The utility model discloses work flow: when in use, the firmness of the optical cable can be more effectively improved by fixing the reinforcing steel wire 4 on the periphery inside the black PE protective sleeve 2, the protective sleeve is prevented from being easily broken, thereby affecting the internal structure, reducing the service life of the optical cable, improving the cost, effectively isolating the water-blocking tape 5 from the fixed frame 7 through the protective pad 6, avoiding the water-blocking tape 5 from contacting with the fixed frame 7, thereby causing the water blocking tape 5 to be damaged due to long-time compression, affecting the water blocking effect, causing water to possibly permeate into the optical cable, the internal optical fiber is damaged, the transmission rate of the optical cable can be effectively improved through the central reinforced core 10, the function of assisting the tera multimode optical fiber 9 is achieved, thereby improve the transmission rate of optical cable, improve the effect of optical cable, the practicality is higher, this device simple structure, and transmission efficiency is higher and life is longer.

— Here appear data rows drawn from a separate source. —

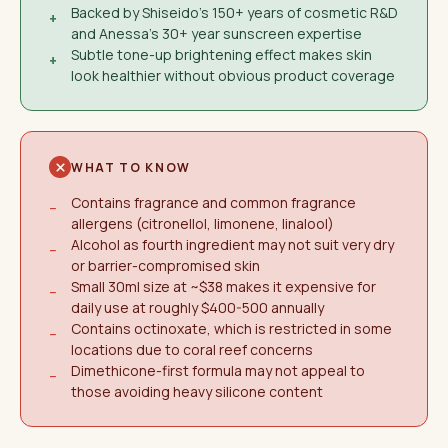
Backed by Shiseido's 150+ years of cosmetic R&D
+
and Anessa's 30+ year sunscreen expertise
Subtle tone-up brightening effect makes skin
+
look healthier without obvious product coverage
WHAT TO KNOW
Contains fragrance and common fragrance
−
allergens (citronellol, limonene, linalool)
Alcohol as fourth ingredient may not suit very dry
−
or barrier-compromised skin
Small 30ml size at ~$38 makes it expensive for
−
daily use at roughly $400-500 annually
Contains octinoxate, which is restricted in some
−
locations due to coral reef concerns
Dimethicone-first formula may not appeal to
−
those avoiding heavy silicone content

Although embodiments of the present invention have been shown and described, it will be appreciated by those skilled in the art that changes, modifications, substitutions and alterations can be made in these embodiments without departing from the principles and spirit of the invention, the scope of which is defined in the appended claims and their equivalents.
Claims (7)
1. The utility model provides an ultra-high transmission rate uses composite optical cable, includes optical cable body (1), mount (7) and fiber tube sleeve (3), its characterized in that: the cable comprises an optical cable body (1), and is characterized in that a black PE protective sleeve (2) is fixedly mounted on the outer side of the optical cable body (1), a water blocking tape (5) is fixedly mounted inside the black PE protective sleeve (2), reinforcing steel wires (4) are fixedly mounted on the periphery inside the black PE protective sleeve (2), a protective pad (6) is fixedly mounted inside the water blocking tape (5), a fixing frame (7) is fixedly mounted inside the protective pad (6), a plurality of plastic-coated aluminum tapes (8) are fixedly mounted on the periphery inside the fixing frame (7), an optical fiber pipe sleeve (3) is fixedly mounted inside the fixing frame (7), a plurality of ten-million multimode optical fibers (9) are fixedly mounted inside the optical fiber pipe sleeve (3), and a central reinforcing core (10) is fixedly mounted between the ten-million multimode optical fibers (9).
2. The ultra-high transmission rate composite optical cable as claimed in claim 1, wherein: the black PE protective sleeve (2) is sleeved on the outer side of the optical cable body (1).
3. The ultra-high transmission rate composite optical cable as claimed in claim 1, wherein: the reinforcing steel wire (4) is inserted into the periphery of the interior of the black PE protective sleeve (2).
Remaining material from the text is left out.